4 Network #
SUSE Enterprise Storage is a complex system that communicates internally and externally via networks. As with all other systems careful design and control of this network access is vital for ensuring the security of your cluster.
While SUSE Enterprise Storage can be run with a single network connected to all nodes, it is important for security to use the setup recommended in 2.1項 「ネットワーク概要」 and have two separate networks connected to your cluster. It is to be preferred to have physically separate networks. If this is not possible, you can use VLANs to logically separate them.
The internal network is used for replication and recovery and should not be available to clients. Unless special measures are taken (described in Chapter 7, Confidentiality) data stored on SUSE Enterprise Storage is transfered in cleartext on this network. Even when you ensure that data is transfered only in encrypted form, we highly recommend to use a dedicated network.
The public network is used as interface for clients and can be restricted to the minimal necessary access and also be monitored for anomalies.

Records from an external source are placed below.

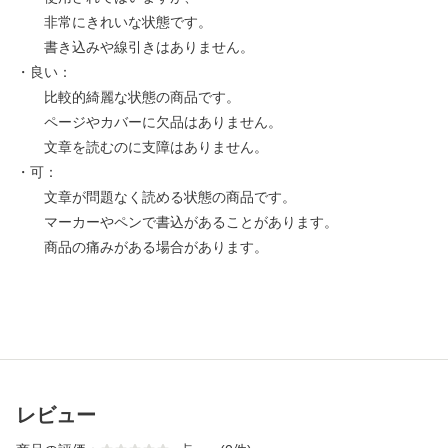
非常にきれいな状態です。
書き込みや線引きはありません。
・良い：
比較的綺麗な状態の商品です。
ページやカバーに欠品はありません。
文章を読むのに支障はありません。
・可：
文章が問題なく読める状態の商品です。
マーカーやペンで書込があることがあります。
商品の痛みがある場合があります。
レビュー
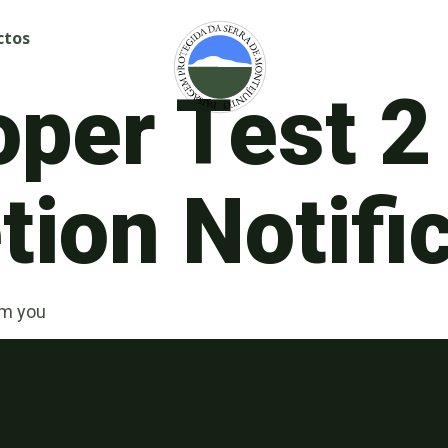
ctos
oper Test 2
ion Notifi
om you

These are the TCP ports that are necessary for various services:
3300, 6789: Monitor nodes
6800-7300: OSD nodes
6800-7300: MGR nodes
6800: MDS nodes
80,443,7480: Radosgw
8080,8443: Dashboard
4505,4506: Administration via salt
You should ensure on a network and on a host level that these ports are only accessible to the strictest possible set of clients. All other ports should be blocked by a default-deny rule. Remember to block the ports you want to deny access to for IPv4 and IPv6 if that is enabled in your environment.
Consider your use case and then analyze what network access is necessary on each network. For example, the Ceph Dashboard usually does not need to be accessible to users and access to it can be restricted via firewalls. The RADOS Block Device, CephFS, and the Object Gateway must be available to the clients that use them. If certain services are not used, or only a limited set of users use it, you can prevent access to these ports in general or for groups that do not need access. This limits the damage that can be done if a vulnerability in this component is found.